[ASSIGNED TASK]
The whole listing that follows, pictures excepted, should be printed again exactly as given.

[MATERIAL TO PROCESS]
--
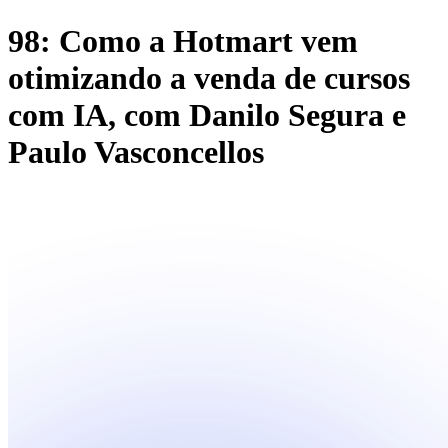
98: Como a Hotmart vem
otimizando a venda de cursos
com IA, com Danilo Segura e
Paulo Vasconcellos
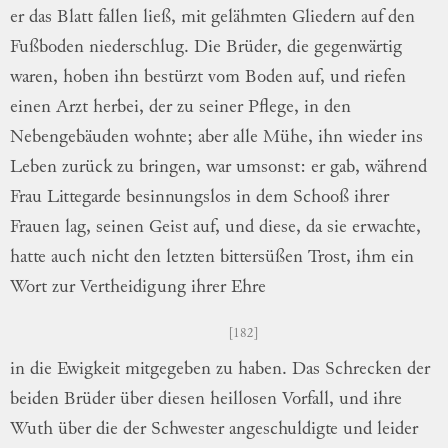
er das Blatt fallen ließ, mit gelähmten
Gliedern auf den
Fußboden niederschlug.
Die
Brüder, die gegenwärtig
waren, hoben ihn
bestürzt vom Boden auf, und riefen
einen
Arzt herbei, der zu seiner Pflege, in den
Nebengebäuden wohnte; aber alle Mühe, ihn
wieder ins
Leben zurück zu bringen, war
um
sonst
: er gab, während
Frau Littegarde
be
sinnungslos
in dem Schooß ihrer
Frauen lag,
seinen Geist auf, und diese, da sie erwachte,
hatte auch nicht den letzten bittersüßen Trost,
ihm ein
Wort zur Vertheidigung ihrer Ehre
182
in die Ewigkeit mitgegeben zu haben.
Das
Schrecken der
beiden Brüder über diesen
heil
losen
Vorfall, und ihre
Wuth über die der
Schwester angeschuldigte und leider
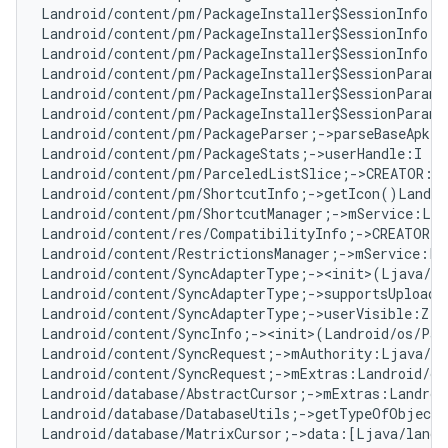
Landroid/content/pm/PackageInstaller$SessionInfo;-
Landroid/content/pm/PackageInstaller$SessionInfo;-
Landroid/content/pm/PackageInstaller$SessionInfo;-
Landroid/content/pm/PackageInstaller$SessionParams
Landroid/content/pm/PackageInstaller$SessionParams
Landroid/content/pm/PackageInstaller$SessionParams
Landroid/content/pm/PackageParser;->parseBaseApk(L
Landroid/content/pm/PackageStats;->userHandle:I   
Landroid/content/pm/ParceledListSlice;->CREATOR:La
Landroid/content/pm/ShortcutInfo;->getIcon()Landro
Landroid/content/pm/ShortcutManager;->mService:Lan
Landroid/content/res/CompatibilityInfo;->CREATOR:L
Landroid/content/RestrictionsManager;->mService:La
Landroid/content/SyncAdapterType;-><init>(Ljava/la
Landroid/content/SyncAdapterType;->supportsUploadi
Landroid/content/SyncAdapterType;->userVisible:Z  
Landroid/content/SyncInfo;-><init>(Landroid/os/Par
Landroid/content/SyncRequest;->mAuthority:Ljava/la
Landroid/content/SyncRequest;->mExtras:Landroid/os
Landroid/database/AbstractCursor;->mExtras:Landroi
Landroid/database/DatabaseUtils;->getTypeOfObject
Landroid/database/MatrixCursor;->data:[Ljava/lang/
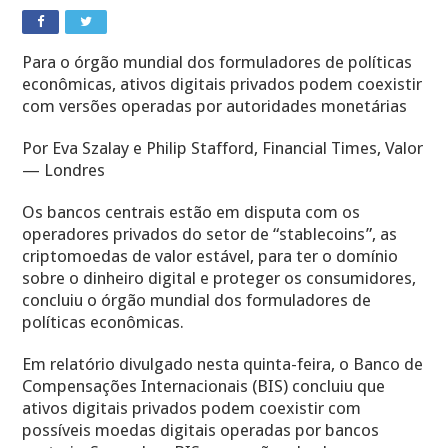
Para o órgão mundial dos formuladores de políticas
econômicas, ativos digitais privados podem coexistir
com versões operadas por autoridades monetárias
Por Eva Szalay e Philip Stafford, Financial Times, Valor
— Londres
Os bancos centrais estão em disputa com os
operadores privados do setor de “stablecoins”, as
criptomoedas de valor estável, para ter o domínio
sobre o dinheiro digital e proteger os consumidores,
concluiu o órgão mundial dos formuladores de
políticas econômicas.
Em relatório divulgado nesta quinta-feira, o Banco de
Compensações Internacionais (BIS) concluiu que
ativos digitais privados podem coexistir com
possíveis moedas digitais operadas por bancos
--
[WRITTEN RESPONSE]
98: Como a Hotmart vem
otimizando a venda de cursos
com IA, com Danilo Segura e
Paulo Vasconcellos
er das Blatt fallen ließ, mit gelähmten
Gliedern auf den
Fußboden niederschlug.
Die
Brüder, die gegenwärtig
waren, hoben ihn
bestürzt vom Boden auf, und riefen
einen
Arzt herbei, der zu seiner Pflege, in den
Nebengebäuden wohnte; aber alle Mühe, ihn
wieder ins
Leben zurück zu bringen, war
um
sonst
: er gab, während
Frau Littegarde
be
sinnungslos
in dem Schooß ihrer
Frauen lag,
seinen Geist auf, und diese, da sie erwachte,
hatte auch nicht den letzten bittersüßen Trost,
ihm ein
Wort zur Vertheidigung ihrer Ehre
182
in die Ewigkeit mitgegeben zu haben.
Das
Schrecken der
beiden Brüder über diesen
heil
losen
Vorfall, und ihre
Wuth über die der
Schwester angeschuldigte und leider
Landroid/content/pm/PackageInstaller$SessionInfo;-
Landroid/content/pm/PackageInstaller$SessionInfo;-
Landroid/content/pm/PackageInstaller$SessionInfo;-
Landroid/content/pm/PackageInstaller$SessionParams
Landroid/content/pm/PackageInstaller$SessionParams
Landroid/content/pm/PackageInstaller$SessionParams
Landroid/content/pm/PackageParser;->parseBaseApk(L
Landroid/content/pm/PackageStats;->userHandle:I   
Landroid/content/pm/ParceledListSlice;->CREATOR:La
Landroid/content/pm/ShortcutInfo;->getIcon()Landro
Landroid/content/pm/ShortcutManager;->mService:Lan
Landroid/content/res/CompatibilityInfo;->CREATOR:L
Landroid/content/RestrictionsManager;->mService:La
Landroid/content/SyncAdapterType;-><init>(Ljava/la
Landroid/content/SyncAdapterType;->supportsUploadi
Landroid/content/SyncAdapterType;->userVisible:Z  
Landroid/content/SyncInfo;-><init>(Landroid/os/Par
Landroid/content/SyncRequest;->mAuthority:Ljava/la
Landroid/content/SyncRequest;->mExtras:Landroid/os
Landroid/database/AbstractCursor;->mExtras:Landroi
Landroid/database/DatabaseUtils;->getTypeOfObject
Landroid/database/MatrixCursor;->data:[Ljava/lang/
Para o órgão mundial dos formuladores de políticas
econômicas, ativos digitais privados podem coexistir
com versões operadas por autoridades monetárias
Por Eva Szalay e Philip Stafford, Financial Times, Valor
— Londres
Os bancos centrais estão em disputa com os
operadores privados do setor de “stablecoins”, as
criptomoedas de valor estável, para ter o domínio
sobre o dinheiro digital e proteger os consumidores,
concluiu o órgão mundial dos formuladores de
políticas econômicas.
Em relatório divulgado nesta quinta-feira, o Banco de
Compensações Internacionais (BIS) concluiu que
ativos digitais privados podem coexistir com
possíveis moedas digitais operadas por bancos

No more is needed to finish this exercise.